On 29 Eylül, 23:09, Rich Ulrich <rich.ulr...@comcast.net> wrote: > On Tue, 28 Sep 2010 21:21:42 -0700 (PDT), Cagdas Ozgenc > > <cagdas.ozg...@gmail.com> wrote: > > >> I agree that the above is ambiguous if you really want to press > >> the point. It uses mu and sigma which describe populations > >> It does not state whether the population is the class of 2005, > >> or something wider that would be more useful for generalization. > > >That's not the issue. Take any finite population with a data > >generating process behind it. Population mean is an unbiased estimate > >of data generating process distribution as Ray pointed out. But once > >you start getting samples from that population your random error turns > >into a systematic error (a bias). > > That's clever, but basically wrong.

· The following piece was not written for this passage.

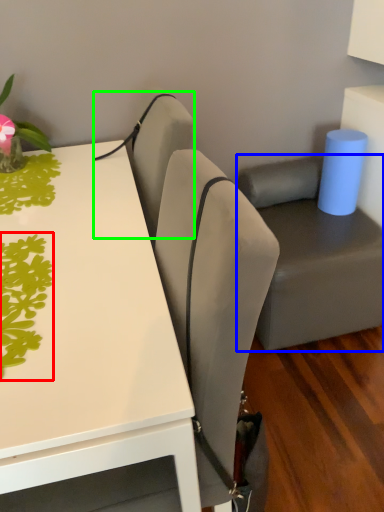 Question: Which object is positioned closest to plant (highlighted by a red box)? Select from swivel chair (highlighted by a blue box) and armchair (highlighted by a green box).

Choices:
 (A) swivel chair
 (B) armchair

Answer: (B)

That is not the definition > of bias that we have in play previously. > > You can get closer and closer to obtaining the value of > the population mean; but you never have more precision > than what the population mean provides, in regards to > estimating the underlying process. > > So? That is the error of a single sampling (the "population"). > > Yes, colloquially speaking, we say that any single drawing of > a sample is going to be biased, or it gives a biased estimate. > But the relevant meaning when we speak of "an unbiased > statistic" is limited to the venue of the procedure that is being > repeated. > > Subsamples give an unbiased estimate of the sample. > The sample gives an unbiased estimate of the generating > process -- and the mean of the whole sample has smaller error > than any of its subsamples will have. Technically, we want to > say that subsamples *do* give an unbiased estimate of the > generating process, (inevitably) with larger error than the > whole sample. > > The prospect of mis-statement arises from imagining that > using the subsamples can escape the original error of the > sample. Even though we may casually call it "biased" when > we describe its effect, that is applying the adjective on a > different level of intercourse. > > -- > Rich Ulrich
I am glad that we are now at least on the same ground.
If I look at the definition of Sampling Bias in Wikipedia it is actually exactly what you describe above.